LONDON: Time-shifted viewing accounted for just 10 percent of the U.K.’s TV consumption in the first half of 2012, meaning that 90 percent of linear television watching was of live, scheduled channels.

According to the Broadcasters’ Audience Research Board (BARB), commercial TV viewing during the first half of the year, from January till June, grew by a minute a day, to an average of 2 hours and 36 minutes a day per viewer. This represented 67 percent of all linear TV watching in the country. Figures show that 94 percent of Britons are watching commercial linear TV at least once a week, and 99 percent are in a month. More than half (51 percent) of households own digital recorders, with average time-shifting representing 15.9 percent of total viewing. This is up from last year’s 14.7 percent.

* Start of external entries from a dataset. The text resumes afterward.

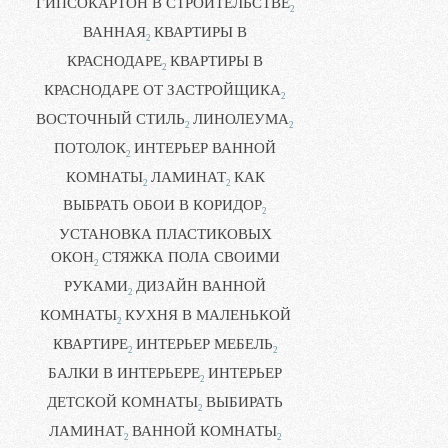
ГИПСОКАРТОН В СТРОИТЕЛЬСТВЕ
2
ВАННАЯ
КВАРТИРЫ В
2
КРАСНОДАРЕ
КВАРТИРЫ В
2
КРАСНОДАРЕ ОТ ЗАСТРОЙЩИКА
2
ВОСТОЧНЫЙ СТИЛЬ
ЛИНОЛЕУМА
2
2
ПОТОЛОК
ИНТЕРЬЕР ВАННОЙ
2
КОМНАТЫ
ЛАМИНАТ
КАК
2
2
ВЫБРАТЬ ОБОИ В КОРИДОР
2
УСТАНОВКА ПЛАСТИКОВЫХ
ОКОН
СТЯЖКА ПОЛА СВОИМИ
2
РУКАМИ
ДИЗАЙН ВАННОЙ
2
КОМНАТЫ
КУХНЯ В МАЛЕНЬКОЙ
2
КВАРТИРЕ
ИНТЕРЬЕР МЕБЕЛЬ
2
2
БАЛКИ В ИНТЕРЬЕРЕ
ИНТЕРЬЕР
2
ДЕТСКОЙ КОМНАТЫ
ВЫБИРАТЬ
2
ЛАМИНАТ
ВАННОЙ КОМНАТЫ
2
2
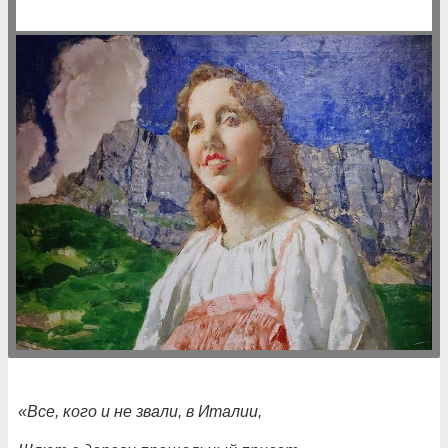
«Все, кого и не звали, в Италии,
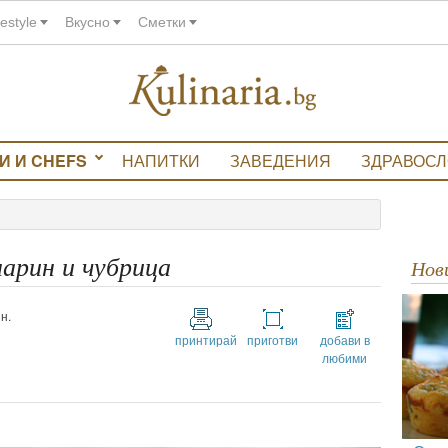
festyle
Вкусно
Сметки
И И CHEFS
НАПИТКИ
ЗАВЕДЕНИЯ
ЗДРАВОС
арин и чубрица
Но
н.
принтирай
приготви
добави в
любими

The average viewer watched 4 hours and 1 minute of linear TV a day during the period. This is 2 minutes per day less than the record level, showing that linear TV viewing is now stabilizing around the 4 hours a day mark.

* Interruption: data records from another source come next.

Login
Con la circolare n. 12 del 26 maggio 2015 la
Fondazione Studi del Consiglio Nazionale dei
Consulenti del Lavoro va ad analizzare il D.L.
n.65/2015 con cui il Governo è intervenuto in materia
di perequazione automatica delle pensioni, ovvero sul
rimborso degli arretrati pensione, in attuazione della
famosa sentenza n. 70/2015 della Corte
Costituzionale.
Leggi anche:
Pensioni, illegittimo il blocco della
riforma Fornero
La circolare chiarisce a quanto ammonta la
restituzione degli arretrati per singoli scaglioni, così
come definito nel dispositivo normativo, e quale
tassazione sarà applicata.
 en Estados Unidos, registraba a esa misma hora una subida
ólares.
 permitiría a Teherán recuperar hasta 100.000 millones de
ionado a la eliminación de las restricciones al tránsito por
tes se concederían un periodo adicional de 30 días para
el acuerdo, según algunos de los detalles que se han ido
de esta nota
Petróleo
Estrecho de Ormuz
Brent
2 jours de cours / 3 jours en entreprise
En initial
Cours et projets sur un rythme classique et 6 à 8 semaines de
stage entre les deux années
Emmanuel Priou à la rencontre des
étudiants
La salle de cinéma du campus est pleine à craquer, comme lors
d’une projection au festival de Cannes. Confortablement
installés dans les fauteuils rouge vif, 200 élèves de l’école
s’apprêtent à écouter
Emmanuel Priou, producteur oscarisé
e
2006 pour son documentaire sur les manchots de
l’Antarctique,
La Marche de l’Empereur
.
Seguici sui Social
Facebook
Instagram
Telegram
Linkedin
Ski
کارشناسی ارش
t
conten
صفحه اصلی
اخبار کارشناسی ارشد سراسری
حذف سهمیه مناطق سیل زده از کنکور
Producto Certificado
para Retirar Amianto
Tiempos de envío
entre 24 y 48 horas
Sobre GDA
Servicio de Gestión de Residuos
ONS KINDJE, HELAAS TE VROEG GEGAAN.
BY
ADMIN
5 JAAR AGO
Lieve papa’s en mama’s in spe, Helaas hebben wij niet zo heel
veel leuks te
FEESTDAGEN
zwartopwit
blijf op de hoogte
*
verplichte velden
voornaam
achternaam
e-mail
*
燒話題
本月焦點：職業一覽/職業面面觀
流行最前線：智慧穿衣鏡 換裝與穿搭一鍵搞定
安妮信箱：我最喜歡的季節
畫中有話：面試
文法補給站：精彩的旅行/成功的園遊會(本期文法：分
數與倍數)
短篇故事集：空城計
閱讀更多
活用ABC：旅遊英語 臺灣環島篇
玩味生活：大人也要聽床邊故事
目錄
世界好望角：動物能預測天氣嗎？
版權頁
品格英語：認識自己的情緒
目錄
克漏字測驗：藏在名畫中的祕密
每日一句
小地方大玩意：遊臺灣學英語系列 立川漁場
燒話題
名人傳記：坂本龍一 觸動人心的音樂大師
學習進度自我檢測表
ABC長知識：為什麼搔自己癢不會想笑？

Drama, including soaps, accounted for the largest share of viewing, with 25 percent. Entertainment followed with 21 percent and films and documentaries were just behind with 17 percent and 15 percent, respectively. Sports, kids, news and music content comprised the rest, in decreasing order.

Lindsey Clay, Thinkbox’s managing director, said: “As predicted, there are signs linear viewing levels will stabilize around the 4 hour mark after the sustained period of record growth. We’d be surprised if there was further growth in total linear viewing as hopefully the economy will improve and we’ll leave the house more—plus more people now have on-demand fully integrated on their TV sets and the stimulus of digital switchover is drawing to a close. However, our preference for watching TV live will remain and overall we’re likely to be watching more TV as a result.”